> PROBLEM:
Return a copy of every line in the data below that contains "show".

> RECORDED DATA:
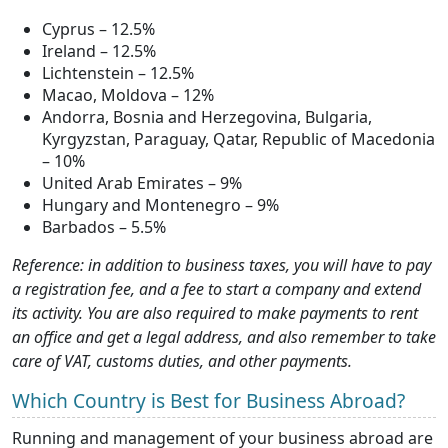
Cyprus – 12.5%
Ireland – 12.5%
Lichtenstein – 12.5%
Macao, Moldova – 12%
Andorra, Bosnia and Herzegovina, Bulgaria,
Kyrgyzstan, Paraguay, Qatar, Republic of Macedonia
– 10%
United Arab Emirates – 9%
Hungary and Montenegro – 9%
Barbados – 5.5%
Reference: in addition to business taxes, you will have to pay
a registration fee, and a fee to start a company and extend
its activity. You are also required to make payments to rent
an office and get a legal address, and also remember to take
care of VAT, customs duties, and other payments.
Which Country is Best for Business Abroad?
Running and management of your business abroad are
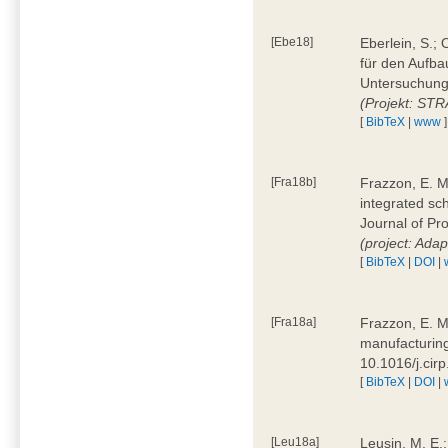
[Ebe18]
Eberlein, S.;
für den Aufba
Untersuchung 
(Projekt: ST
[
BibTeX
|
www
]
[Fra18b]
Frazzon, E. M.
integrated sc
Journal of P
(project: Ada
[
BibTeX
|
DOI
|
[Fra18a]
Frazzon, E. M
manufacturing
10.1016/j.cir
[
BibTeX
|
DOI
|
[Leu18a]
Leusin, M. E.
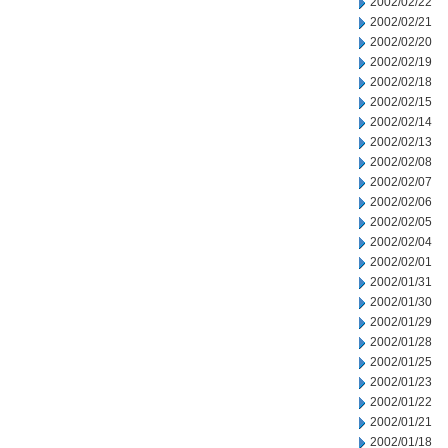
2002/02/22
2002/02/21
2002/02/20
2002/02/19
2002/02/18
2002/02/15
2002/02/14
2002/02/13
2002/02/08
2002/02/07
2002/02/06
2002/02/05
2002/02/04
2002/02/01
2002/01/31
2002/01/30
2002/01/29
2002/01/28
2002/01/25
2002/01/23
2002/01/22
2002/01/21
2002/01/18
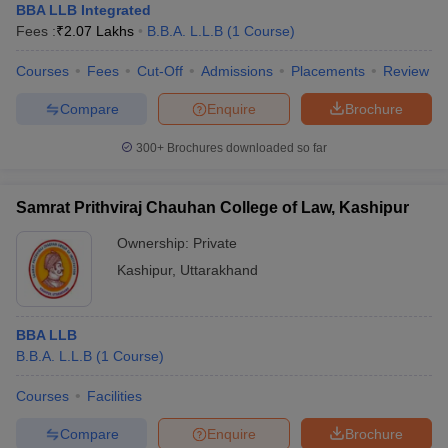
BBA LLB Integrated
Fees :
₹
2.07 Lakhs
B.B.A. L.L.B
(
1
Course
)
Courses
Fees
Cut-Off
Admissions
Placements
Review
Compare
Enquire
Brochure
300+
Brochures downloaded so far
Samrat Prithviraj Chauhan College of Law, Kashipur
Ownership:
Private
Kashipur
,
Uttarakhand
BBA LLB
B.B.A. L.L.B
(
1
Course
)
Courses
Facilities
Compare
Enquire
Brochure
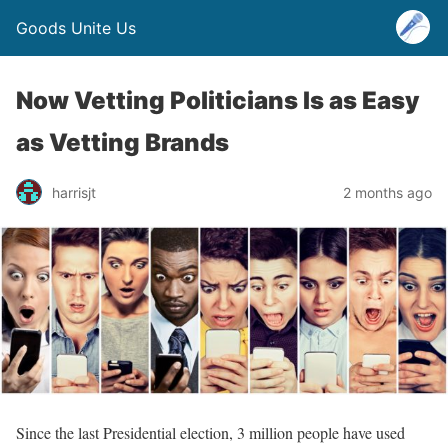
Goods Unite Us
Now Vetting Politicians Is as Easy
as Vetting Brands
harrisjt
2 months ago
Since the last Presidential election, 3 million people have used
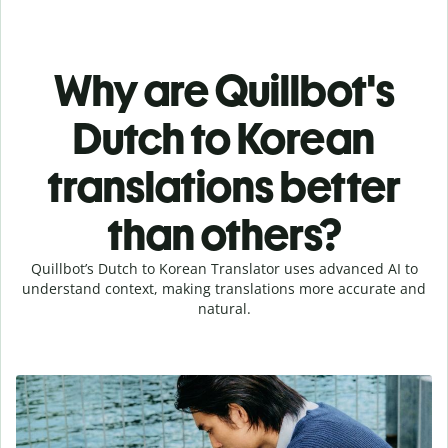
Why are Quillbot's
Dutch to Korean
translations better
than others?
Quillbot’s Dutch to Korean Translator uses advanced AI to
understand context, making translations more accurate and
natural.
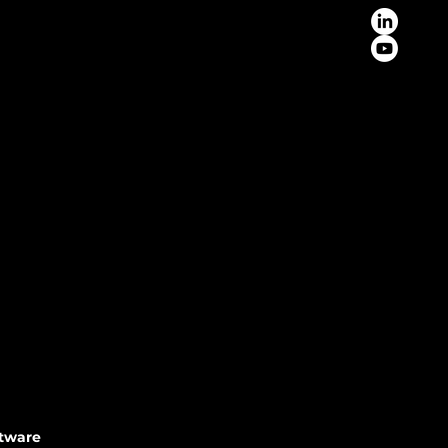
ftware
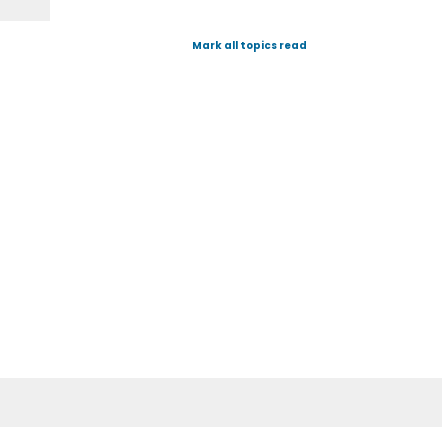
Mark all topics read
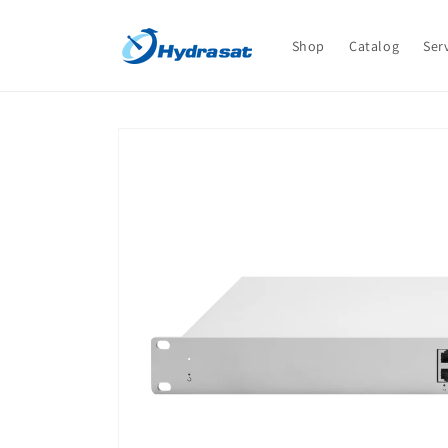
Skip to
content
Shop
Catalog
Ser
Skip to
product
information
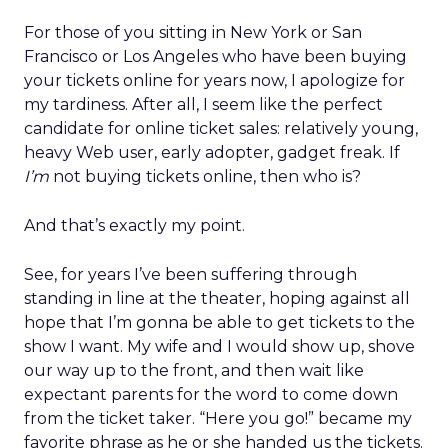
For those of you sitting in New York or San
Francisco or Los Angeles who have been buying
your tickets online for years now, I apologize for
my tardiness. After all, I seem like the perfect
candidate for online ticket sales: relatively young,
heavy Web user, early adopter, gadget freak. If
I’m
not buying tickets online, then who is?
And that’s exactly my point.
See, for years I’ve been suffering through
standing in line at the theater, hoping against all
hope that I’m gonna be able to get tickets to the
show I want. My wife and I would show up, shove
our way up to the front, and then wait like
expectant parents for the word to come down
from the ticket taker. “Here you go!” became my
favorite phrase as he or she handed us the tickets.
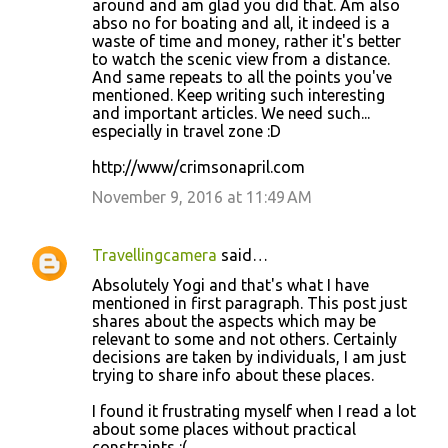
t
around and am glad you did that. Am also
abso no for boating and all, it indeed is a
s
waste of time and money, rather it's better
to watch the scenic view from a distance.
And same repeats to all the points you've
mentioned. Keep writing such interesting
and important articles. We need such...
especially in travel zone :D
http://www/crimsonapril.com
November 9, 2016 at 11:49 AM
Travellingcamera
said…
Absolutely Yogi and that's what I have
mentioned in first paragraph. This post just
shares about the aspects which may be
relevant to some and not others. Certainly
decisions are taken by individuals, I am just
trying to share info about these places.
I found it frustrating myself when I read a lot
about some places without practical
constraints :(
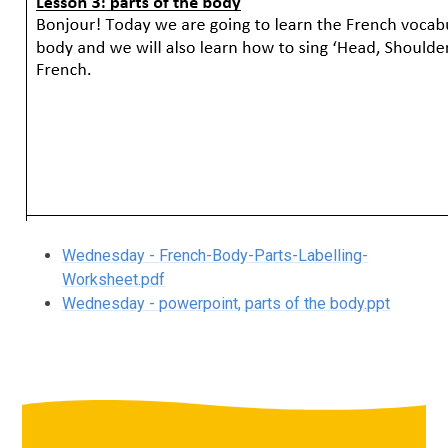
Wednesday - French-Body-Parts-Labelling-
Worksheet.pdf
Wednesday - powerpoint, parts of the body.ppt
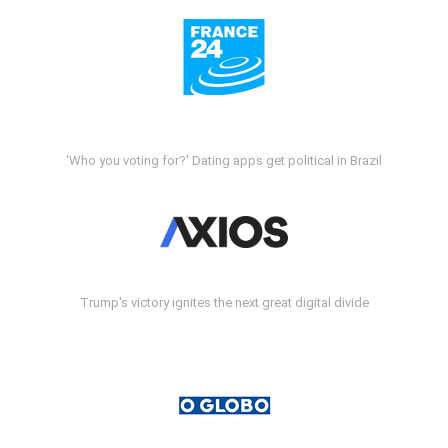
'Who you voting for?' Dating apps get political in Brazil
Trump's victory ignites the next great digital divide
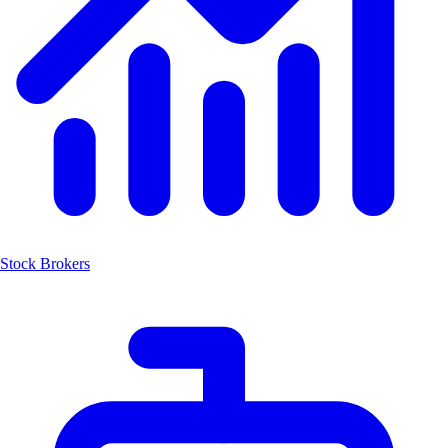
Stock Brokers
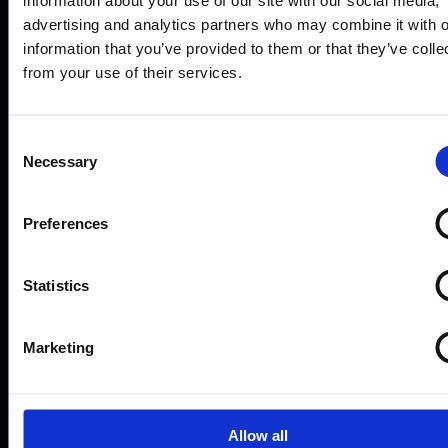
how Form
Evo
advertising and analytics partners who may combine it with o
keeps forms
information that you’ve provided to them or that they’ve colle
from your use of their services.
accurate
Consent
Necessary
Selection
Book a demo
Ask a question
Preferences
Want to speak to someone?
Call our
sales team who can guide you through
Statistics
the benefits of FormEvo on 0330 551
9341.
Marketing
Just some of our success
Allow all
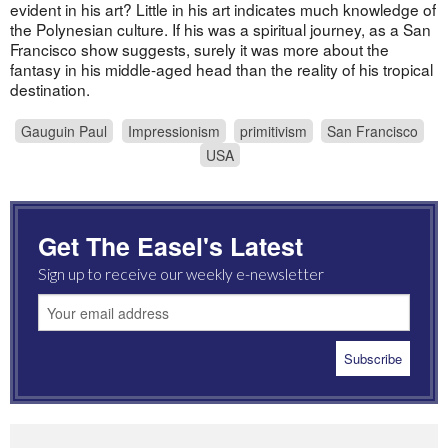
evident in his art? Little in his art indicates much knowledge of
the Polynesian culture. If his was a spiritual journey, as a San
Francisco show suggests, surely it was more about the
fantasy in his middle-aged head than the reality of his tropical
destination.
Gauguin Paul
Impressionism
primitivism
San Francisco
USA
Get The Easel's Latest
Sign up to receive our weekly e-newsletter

> RESPONSE TO THE EXERCISE:
show I want. My wife and I would show up, shove
Francisco show suggests, surely it was more about the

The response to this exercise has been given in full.